**TASK GOAL**
In your copy, leave out all pictures and reproduce every entry exactly.

**DATA SUPPLIED**
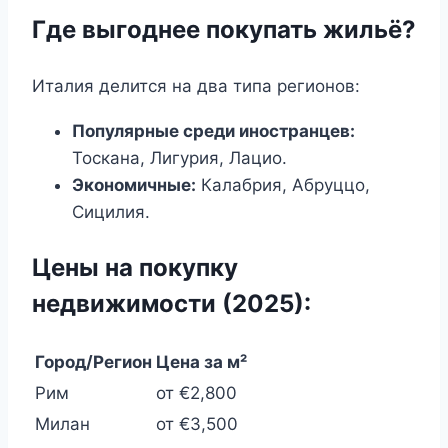
Где выгоднее покупать жильё?
Италия делится на два типа регионов:
Популярные среди иностранцев:
Тоскана, Лигурия, Лацио.
Экономичные:
Калабрия, Абруццо,
Сицилия.
Цены на покупку
недвижимости (2025):
Город/Регион
Цена за м²
Рим
от €2,800
Милан
от €3,500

**EXERCISE RESULT**
Где выгоднее покупать жильё?
Италия делится на два типа регионов:
Популярные среди иностранцев:
Тоскана, Лигурия, Лацио.
Экономичные:
Калабрия, Абруццо,
Сицилия.
Цены на покупку
недвижимости (2025):
Город/Регион
Цена за м²
Рим
от €2,800
Милан
от €3,500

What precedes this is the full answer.